The tail of the records, from the line containing "What Is Merino Wool?" through the final line, should be printed exactly and on its own.
━━━━━ Source information
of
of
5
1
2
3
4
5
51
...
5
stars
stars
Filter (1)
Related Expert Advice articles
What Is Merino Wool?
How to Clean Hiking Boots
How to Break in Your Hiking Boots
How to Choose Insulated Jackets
━━━━━━━━━━
**Answer for the task**
What Is Merino Wool?
How to Clean Hiking Boots
How to Break in Your Hiking Boots
How to Choose Insulated Jackets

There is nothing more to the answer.